Most people don’t believe in that “team of destiny” stuff, but the way that dream 1973 season went down, I think we could have changed a few people’s minds. We “backed into” the playoffs, only getting one of two slots from our region when one of the top-ranked teams in the league actually lost on the final day of the season to the last-place team in the region.
Then the magic happened. We kept advancing, eventually getting a shot in the South Georgia finals against Mt. de Sales, the private Macon Catholic school that had not lost a game in a couple of years. But we beat them and earned the chance to host Atlanta’s M.D. Collins in the finals.
We had a wonderful pitcher on the team — Larry Hyman, who would sign with the Boston Red Sox when he graduated — and a group of gritty guys who just loved to play the game. Former Tifton Gazette sports writer Gary Shelton summed it up best in a column he wrote in advance of the title series: “No, this Irwin team is not impressive. They just win. And they’re now two wins away from a state championship.”
It seems we did what we had to do to win, never relying on just one guy to carry us. A perfect example was the state finals with Collins.
As I said, I’d hit way beyond anybody’s expectations during the year — moving up to No. 2 in the batting order — and I’d had pretty good series leading up to the finals. I remember at batting practice the day before the championship series, I was pounding line drives all over the park.
So we get into the games — a double-header at our place — and after lining out my first time at bat, I struck out seven times in a row! I had, to that point, struck out only once during the season.
Meanwhile, our right fielder, Eddie Giddens, who had not exactly had a stellar year at the plate, got the game-winning hits in both games.
That was my junior year of school. We went to the state finals again the next year and lost, then Irwin won the championship again in 1975, a mini-dynasty from a program that had to that point never been exactly world-beaters.
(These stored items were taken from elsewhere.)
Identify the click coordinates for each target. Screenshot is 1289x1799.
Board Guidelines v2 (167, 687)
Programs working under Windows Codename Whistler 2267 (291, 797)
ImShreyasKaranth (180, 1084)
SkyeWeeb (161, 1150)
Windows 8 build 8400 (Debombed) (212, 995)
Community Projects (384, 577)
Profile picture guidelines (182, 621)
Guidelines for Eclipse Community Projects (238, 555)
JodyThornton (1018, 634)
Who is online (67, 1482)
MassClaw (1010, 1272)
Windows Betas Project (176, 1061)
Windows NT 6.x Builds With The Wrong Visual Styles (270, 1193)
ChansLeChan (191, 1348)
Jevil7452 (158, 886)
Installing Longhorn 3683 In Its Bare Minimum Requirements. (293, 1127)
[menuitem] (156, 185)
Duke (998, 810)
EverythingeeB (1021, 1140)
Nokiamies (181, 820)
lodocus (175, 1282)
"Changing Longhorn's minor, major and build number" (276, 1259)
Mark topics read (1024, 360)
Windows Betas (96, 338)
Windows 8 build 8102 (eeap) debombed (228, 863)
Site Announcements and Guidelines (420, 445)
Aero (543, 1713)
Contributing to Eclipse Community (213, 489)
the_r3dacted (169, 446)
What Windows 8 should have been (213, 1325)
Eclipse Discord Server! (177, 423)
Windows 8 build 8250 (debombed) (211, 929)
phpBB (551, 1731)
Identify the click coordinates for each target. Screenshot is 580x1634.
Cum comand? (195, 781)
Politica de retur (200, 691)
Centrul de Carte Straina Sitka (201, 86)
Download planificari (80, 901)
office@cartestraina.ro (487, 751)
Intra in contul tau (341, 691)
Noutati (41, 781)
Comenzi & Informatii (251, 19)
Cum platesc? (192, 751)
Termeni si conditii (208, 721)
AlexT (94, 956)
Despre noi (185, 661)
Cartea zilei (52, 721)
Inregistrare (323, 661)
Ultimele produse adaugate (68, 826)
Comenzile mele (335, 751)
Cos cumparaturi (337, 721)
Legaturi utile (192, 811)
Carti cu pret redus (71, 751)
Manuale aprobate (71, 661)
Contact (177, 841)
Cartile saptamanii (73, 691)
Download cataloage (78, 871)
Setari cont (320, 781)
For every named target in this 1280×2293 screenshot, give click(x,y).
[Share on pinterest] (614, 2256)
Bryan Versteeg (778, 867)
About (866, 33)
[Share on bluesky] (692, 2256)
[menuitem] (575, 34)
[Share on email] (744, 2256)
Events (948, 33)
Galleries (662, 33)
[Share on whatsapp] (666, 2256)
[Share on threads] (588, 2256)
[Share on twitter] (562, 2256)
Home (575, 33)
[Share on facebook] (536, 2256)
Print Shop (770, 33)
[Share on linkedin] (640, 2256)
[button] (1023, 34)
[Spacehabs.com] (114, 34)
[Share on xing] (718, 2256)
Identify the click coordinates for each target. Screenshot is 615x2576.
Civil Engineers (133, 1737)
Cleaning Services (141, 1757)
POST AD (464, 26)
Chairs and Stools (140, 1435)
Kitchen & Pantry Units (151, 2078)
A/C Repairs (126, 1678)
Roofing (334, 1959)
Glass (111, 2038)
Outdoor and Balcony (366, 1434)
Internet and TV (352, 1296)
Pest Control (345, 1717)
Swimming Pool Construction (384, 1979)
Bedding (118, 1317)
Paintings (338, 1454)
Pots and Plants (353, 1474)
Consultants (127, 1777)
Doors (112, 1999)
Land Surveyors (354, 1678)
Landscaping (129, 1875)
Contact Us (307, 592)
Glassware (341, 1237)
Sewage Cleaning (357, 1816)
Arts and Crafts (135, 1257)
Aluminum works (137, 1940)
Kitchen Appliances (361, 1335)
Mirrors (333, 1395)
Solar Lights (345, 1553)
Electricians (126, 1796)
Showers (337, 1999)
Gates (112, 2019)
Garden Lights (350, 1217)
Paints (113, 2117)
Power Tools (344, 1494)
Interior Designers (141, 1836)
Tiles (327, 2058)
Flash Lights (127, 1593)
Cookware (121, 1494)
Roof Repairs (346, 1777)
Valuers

I remember riding home in the car with Coach Wesson and several other players, dejected, after the loss to Harlem High School in the 1974 finals. We were talking about life, and I remember saying, “I know all the things my dad has done for me, and I really wish I could repay him.”
My coach said, “Son, you’ve done that with the things you’ve accomplished as part of this team.”
I didn’t really know what he meant until I had a son of my own.